Personally, I'm not all that thrilled about using a floppy disc-- too unreliable for me. I imagine making changes of any kind would be a pain, which means learning the system and getting it set up the way you want/like it might take more time and be very inconvenient.

But I like the minimalist take on it, and it should run well on a PII or PIII machine.

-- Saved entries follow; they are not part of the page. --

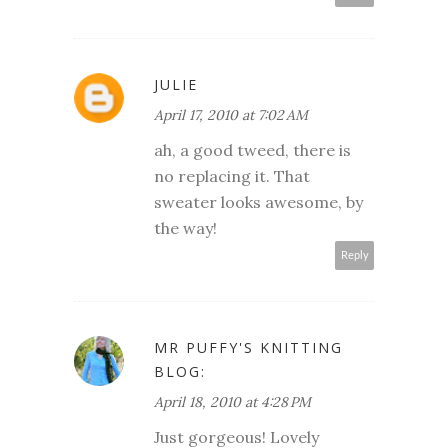
JULIE
April 17, 2010 at 7:02 AM
ah, a good tweed, there is
no replacing it. That
sweater looks awesome, by
the way!
Reply
MR PUFFY'S KNITTING
BLOG:
April 18, 2010 at 4:28 PM
Just gorgeous! Lovely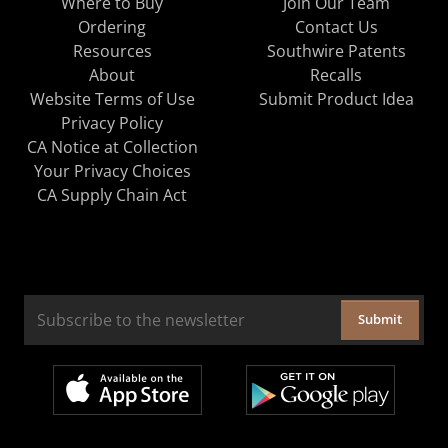
Where to Buy
Join Our Team
Ordering
Contact Us
Resources
Southwire Patents
About
Recalls
Website Terms of Use
Submit Product Idea
Privacy Policy
CA Notice at Collection
Your Privacy Choices
CA Supply Chain Act
Submit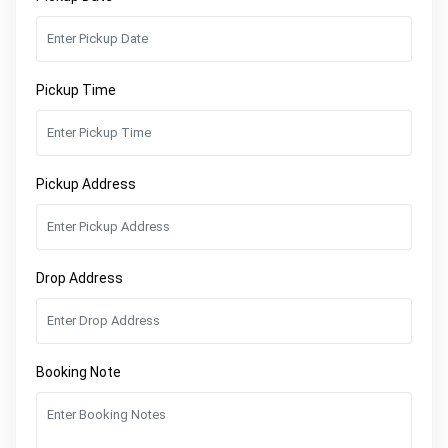
Pickup Time
Pickup Address
Drop Address
Booking Note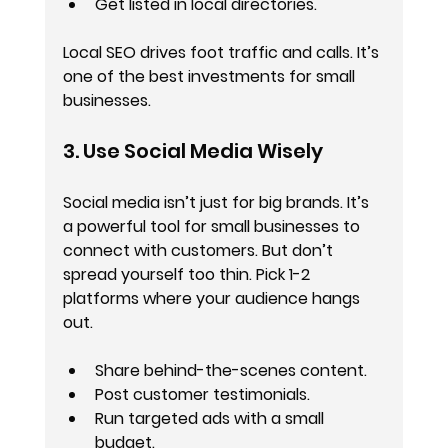
Get listed in local directories.
Local SEO drives foot traffic and calls. It’s 
one of the best investments for small 
businesses.
3. Use Social Media Wisely
Social media isn’t just for big brands. It’s 
a powerful tool for small businesses to 
connect with customers. But don’t 
spread yourself too thin. Pick 1-2 
platforms where your audience hangs 
out.
Share behind-the-scenes content.
Post customer testimonials.
Run targeted ads with a small 
budget.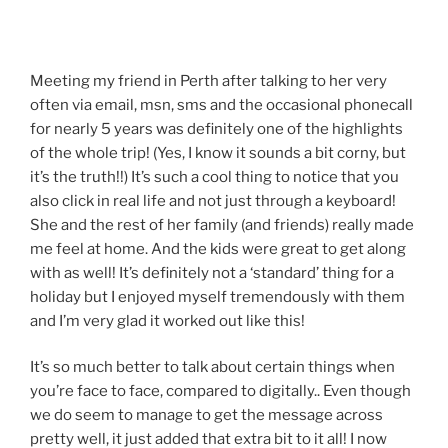
Meeting my friend in Perth after talking to her very
often via email, msn, sms and the occasional phonecall
for nearly 5 years was definitely one of the highlights
of the whole trip! (Yes, I know it sounds a bit corny, but
it’s the truth!!) It’s such a cool thing to notice that you
also click in real life and not just through a keyboard!
She and the rest of her family (and friends) really made
me feel at home. And the kids were great to get along
with as well! It’s definitely not a ‘standard’ thing for a
holiday but I enjoyed myself tremendously with them
and I’m very glad it worked out like this!
It’s so much better to talk about certain things when
you’re face to face, compared to digitally.. Even though
we do seem to manage to get the message across
pretty well, it just added that extra bit to it all! I now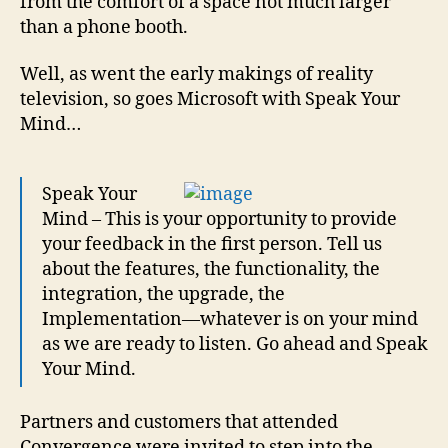
from the comfort of a space not much larger
than a phone booth.
Well, as went the early makings of reality
television, so goes Microsoft with Speak Your
Mind…
Speak Your
Mind – This is your opportunity to provide
your feedback in the first person. Tell us
about the features, the functionality, the
integration, the upgrade, the
Implementation—whatever is on your mind
as we are ready to listen. Go ahead and Speak
Your Mind.
Partners and customers that attended
Convergence were invited to step into the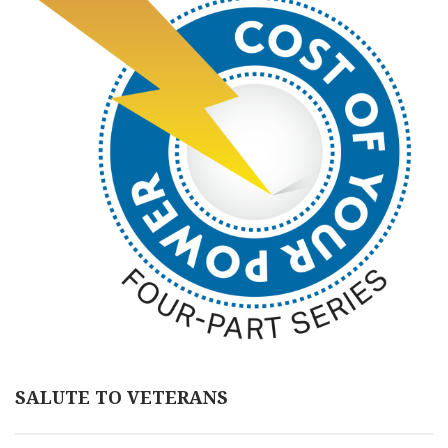
SALUTE TO VETERANS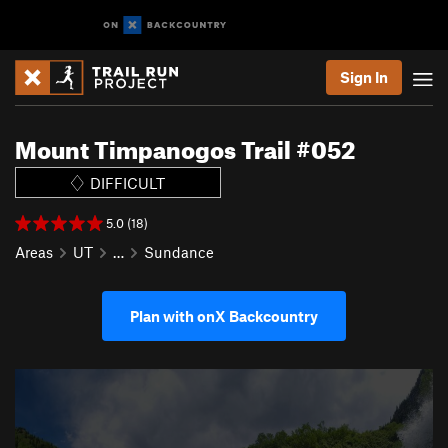
Sign In
Mount Timpanogos Trail #052
DIFFICULT
5.0 (18)
Areas
UT
…
Sundance
Plan with onX Backcountry
P
N
r
e
e
x
v
t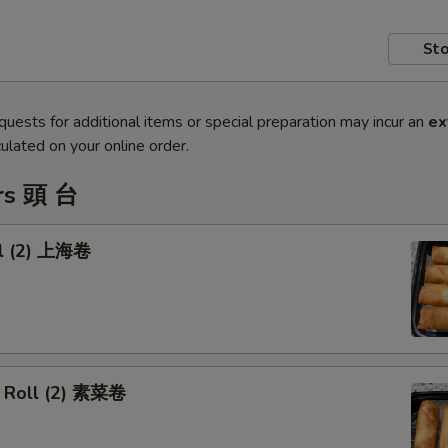
Sto
quests for additional items or special preparation may incur an
ex
ulated on your online order.
rs 頭 台
ll (2) 上海卷
 Roll (2) 素菜卷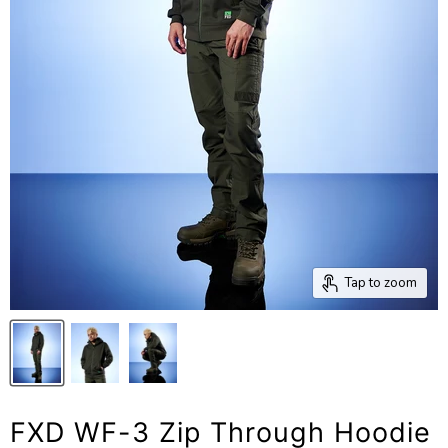
Tap to zoom
FXD WF-3 Zip Through Hoodie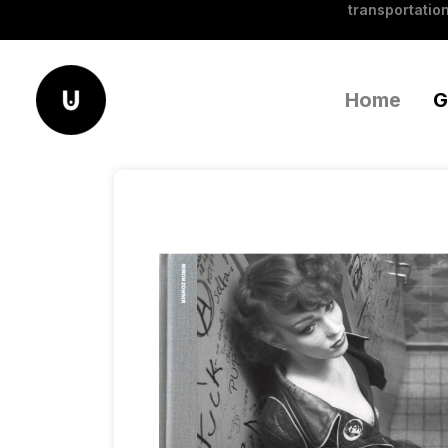
transportation
Home
G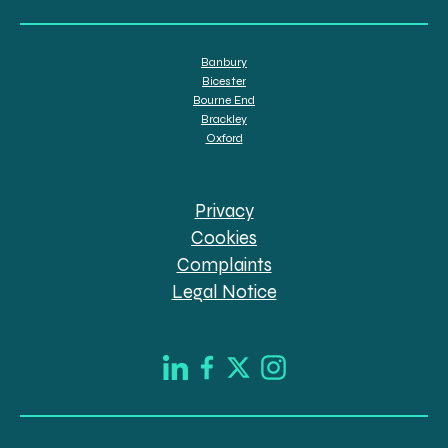
Banbury
Bicester
Bourne End
Brackley
Oxford
Privacy
Cookies
Complaints
Legal Notice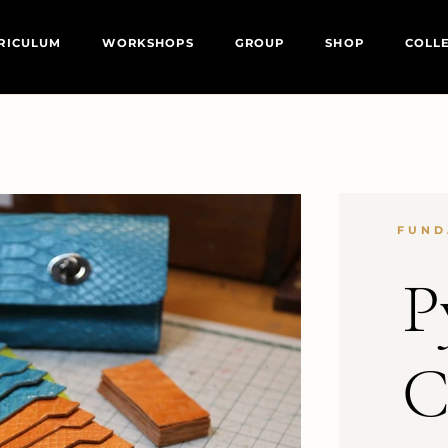
RICULUM
WORKSHOPS
GROUP
SHOP
COLL
FUND
P
C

On a somewhat related note, hardware-wise: I like to wire my routers/switches right into the computer power supply, eliminating the bricks/wall warts and saving a little energy that way. And since they are only really used when the firewall/DHCP server is on, when it is off, so are the routers. It only works if the devices run on 5vdc or 12vdc.

Dr Small
March 27th, 2009, 03:07 PM
[...] webfiltering of bad sites, [...]

You'll need Squid and DansGuardian for that. The firewall doesn't do the filtering. I wrote a tutorial on how to do this (although, not exactly for the same situation) and you should be able to apply the same logic behind it, and get it setup.
http://ubuntuforums.org/showthread.php?t=1078033

Since the dedicated firewall will be what all traffic passes through, you install Squid, DansGuardian, and setup the Transproxy script to forward all OUTBOUND connections through the DansGuardian port. (This may be different though, if you're using a different firewall besides iptables, but it shouldn't be too difficult to figure out).

ktrnka
March 28th, 2009, 12:17 AM
untangle or ebox might fit your needs.



http://www.untangle.com/

http://ebox-platform.com/

lensman3
March 28th, 2009, 01:00 AM
I use Fedora Core 10.

I have setup a forwarding sendmail, a local net dhcp, fetchmail for retrieving emails from my provider, a very long iptables that also has the ability to forward ports to internal machines, a sftp server, a bind/named client that helps filter browser advertising.

At one time I setup two IP ranges /24 classes over just one wire and Ethernet card.

The only non-standard implementation I have now is the txqueuelen from ipconfig is set to 100 instead of 1000. This has helped internal network response because the input/output Ethernet card queue is serviced by the interrupts more often than default.

My firewall script has close to 1000 lines. Any Linux distribution will work just fine!

RFXCasey
March 28th, 2009, 09:01 PM
Thanks guys I'll give it a shot. Will any Linux based OS work the same for setting up my firewall or are is there a real advantage to using something like Smoothwall? I imagine it is probably a little less complicated working with a distro designed specifically for firewalling.

Dngrsone
March 29th, 2009, 03:37 AM
The advantage of a dedicated firewall OS is that the developers have tried to secure the software as much as possible against attack and exploitation.

Yes, just about any Linux is able to act as a firewall and filter, but having a secure OS is preferable over an accessible one.